Donations poured in for a homeless elderly woman who was robbed in Kowloon City yesterday, after two cold-blooded men stole her phone and HK$16,000 her son gave her.
Tsui, 74, broke into tears as she recalled her nightmare. She said she was robbed at about 3am yesterday while picking up cardboards opposite Kowloon City Plaza on Carpenter Road, when two men rode by on bicycles.
They struck up a conversation with her but that amiability vanished soon after when one of them clamped her mouth and the other snatched Tsui's fanny pack.
"The thieves must have seen my son giving me the HK$16,000," she said.
No one has been arrested as of last night, and the district's criminal investigation unit is looking for two men aged around 30.
The duo were wearing dark shirts and fled in the direction of Lion Rock Road.
Though not injured, Tsui was agitated and asked the staff at a convenience store for help. They called in the police at 2.55am.
The fanny pack contained a key, a purse, her mobile phone and the HK$16,000 cash - living expenses given to her by her son the day before the robbery, Tsui said.
People went to Kowloon City yesterday, hoping to provide some help to Tsui.
Among them were two sisters in primary school. Their parents drove them so they could give HK$500 in cash to Tsui.
Tsui refused and told the girls to "use the money to buy books." After they insisted, she accepted their kind offering and wished upon them "health and progress in their studies."
A man gave Tsui a new fanny pack.
Tsui said her son works in construction and has an unstable income.
Tsui left her home in Tung Tau Estate in Wong Tai Sin more than 20 years ago and has lived on the streets since due to a bad relationship with family members.

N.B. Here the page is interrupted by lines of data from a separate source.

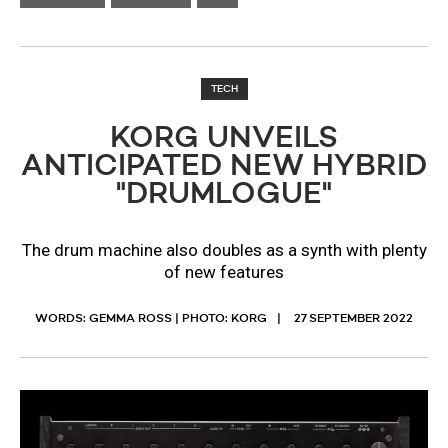
TECH
​KORG UNVEILS
ANTICIPATED NEW HYBRID
"DRUMLOGUE"
The drum machine also doubles as a synth with plenty
of new features
WORDS: GEMMA ROSS | PHOTO: KORG
27 SEPTEMBER 2022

In the past 20 years, some social workers and Tsui's three children have asked her to return home or to live in an elderly home.
But Tsui declined, saying "living on the streets is freer and more comfortable, elderly homes are too noisy."
Tsui makes do through the old-age allowance and by picking up cardboard boxes.
She sometimes sleeps in a nearby wet market, which has a bathroom and air-conditioner.
"I am not worried about being robbed now, since I have no money now," Tsui said.
Deep Ng Siu-hong, a program manager of ImpactHK, a charity helping the homeless, said elderly people often move out from homes due to family issues and live on the street "since accommodation space is limited in Hong Kong," which leaves them vulnerable.
He added that some women may choose to live in the streets once their kids grow up and have their own families, since "mothers are the ones who make sacrifices in Chinese society."